Required action:
Your answer should reproduce every line of the material in which the word "Audio" occurs.

Data extracts:
== == ==

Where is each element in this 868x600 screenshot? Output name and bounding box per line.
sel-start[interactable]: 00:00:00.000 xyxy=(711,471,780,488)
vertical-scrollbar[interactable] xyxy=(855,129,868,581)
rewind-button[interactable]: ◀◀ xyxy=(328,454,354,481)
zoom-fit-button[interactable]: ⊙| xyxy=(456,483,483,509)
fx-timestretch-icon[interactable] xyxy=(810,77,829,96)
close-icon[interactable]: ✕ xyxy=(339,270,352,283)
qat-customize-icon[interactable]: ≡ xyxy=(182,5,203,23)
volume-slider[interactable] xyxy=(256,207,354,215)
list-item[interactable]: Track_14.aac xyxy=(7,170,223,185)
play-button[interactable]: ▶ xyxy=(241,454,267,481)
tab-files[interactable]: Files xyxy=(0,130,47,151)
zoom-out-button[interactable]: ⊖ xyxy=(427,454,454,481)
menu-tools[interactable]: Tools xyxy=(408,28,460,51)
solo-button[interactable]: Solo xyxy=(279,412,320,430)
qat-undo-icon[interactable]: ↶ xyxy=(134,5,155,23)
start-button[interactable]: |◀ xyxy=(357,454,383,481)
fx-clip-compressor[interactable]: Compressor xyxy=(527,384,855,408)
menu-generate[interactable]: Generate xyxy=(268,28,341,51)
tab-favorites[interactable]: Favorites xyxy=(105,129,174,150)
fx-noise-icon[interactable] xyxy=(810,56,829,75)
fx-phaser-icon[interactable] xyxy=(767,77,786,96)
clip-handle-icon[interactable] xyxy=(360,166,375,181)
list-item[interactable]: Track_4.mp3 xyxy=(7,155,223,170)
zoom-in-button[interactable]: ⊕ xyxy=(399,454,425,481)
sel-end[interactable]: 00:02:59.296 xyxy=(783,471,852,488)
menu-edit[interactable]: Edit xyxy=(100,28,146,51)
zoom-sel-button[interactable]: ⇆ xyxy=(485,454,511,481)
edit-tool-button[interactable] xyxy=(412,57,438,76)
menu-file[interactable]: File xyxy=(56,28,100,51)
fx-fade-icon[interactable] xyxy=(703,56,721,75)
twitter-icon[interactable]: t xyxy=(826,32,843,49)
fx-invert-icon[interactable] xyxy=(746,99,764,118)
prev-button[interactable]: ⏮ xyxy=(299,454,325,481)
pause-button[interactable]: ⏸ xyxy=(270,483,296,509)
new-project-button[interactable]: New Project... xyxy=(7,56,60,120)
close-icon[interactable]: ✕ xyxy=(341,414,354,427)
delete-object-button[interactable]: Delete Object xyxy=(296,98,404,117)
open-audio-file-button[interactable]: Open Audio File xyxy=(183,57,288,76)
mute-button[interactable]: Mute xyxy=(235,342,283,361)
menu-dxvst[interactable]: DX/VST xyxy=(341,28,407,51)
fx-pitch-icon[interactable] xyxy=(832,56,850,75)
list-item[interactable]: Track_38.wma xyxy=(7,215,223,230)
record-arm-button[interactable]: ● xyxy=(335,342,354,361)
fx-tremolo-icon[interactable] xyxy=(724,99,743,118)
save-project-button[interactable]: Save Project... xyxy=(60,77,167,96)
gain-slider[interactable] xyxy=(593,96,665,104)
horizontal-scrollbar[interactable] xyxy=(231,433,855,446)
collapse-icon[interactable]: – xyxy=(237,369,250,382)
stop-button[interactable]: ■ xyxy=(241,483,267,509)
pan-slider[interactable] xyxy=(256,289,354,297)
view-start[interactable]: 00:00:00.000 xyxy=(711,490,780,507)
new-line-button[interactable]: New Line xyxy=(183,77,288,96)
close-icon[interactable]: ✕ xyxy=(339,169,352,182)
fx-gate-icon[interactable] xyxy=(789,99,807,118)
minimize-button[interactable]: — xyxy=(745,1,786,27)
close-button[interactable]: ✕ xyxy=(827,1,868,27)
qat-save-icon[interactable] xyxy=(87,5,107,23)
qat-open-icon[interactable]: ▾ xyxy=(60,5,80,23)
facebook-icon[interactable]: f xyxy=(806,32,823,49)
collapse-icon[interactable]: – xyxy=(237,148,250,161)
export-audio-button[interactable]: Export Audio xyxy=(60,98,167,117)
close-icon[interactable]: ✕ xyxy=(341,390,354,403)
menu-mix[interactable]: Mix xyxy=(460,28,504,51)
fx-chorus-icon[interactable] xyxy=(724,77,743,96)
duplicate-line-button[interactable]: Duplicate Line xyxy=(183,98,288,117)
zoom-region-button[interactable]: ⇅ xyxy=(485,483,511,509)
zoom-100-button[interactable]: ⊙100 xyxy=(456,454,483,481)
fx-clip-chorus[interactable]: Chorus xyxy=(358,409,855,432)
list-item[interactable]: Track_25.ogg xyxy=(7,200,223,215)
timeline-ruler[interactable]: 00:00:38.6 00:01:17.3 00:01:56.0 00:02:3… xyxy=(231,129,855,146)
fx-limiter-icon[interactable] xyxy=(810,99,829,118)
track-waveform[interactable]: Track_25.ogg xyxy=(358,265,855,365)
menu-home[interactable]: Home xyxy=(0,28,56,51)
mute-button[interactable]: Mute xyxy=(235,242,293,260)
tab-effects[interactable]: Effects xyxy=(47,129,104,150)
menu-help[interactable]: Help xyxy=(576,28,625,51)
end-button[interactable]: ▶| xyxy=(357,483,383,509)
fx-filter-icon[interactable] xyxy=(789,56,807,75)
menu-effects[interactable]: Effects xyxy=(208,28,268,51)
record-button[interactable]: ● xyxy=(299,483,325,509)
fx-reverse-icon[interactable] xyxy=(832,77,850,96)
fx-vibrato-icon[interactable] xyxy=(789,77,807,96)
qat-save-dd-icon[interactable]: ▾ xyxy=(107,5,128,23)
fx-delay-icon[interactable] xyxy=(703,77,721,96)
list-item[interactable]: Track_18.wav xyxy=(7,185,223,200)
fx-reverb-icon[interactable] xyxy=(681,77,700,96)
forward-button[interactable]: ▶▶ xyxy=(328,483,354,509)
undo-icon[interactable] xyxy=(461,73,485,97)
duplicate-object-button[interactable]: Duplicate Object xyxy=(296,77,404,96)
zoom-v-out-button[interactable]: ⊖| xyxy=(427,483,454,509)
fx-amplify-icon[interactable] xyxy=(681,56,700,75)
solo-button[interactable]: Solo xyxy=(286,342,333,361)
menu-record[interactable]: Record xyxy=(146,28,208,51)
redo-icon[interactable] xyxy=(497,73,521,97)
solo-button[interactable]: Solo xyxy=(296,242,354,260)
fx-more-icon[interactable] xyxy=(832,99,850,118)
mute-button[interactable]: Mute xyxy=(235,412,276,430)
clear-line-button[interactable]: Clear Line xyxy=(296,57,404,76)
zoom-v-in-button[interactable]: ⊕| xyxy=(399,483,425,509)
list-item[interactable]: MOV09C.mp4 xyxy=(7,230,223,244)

== == ==

Response to the task:
open-audio-file-button[interactable]: Open Audio File xyxy=(183,57,288,76)
export-audio-button[interactable]: Export Audio xyxy=(60,98,167,117)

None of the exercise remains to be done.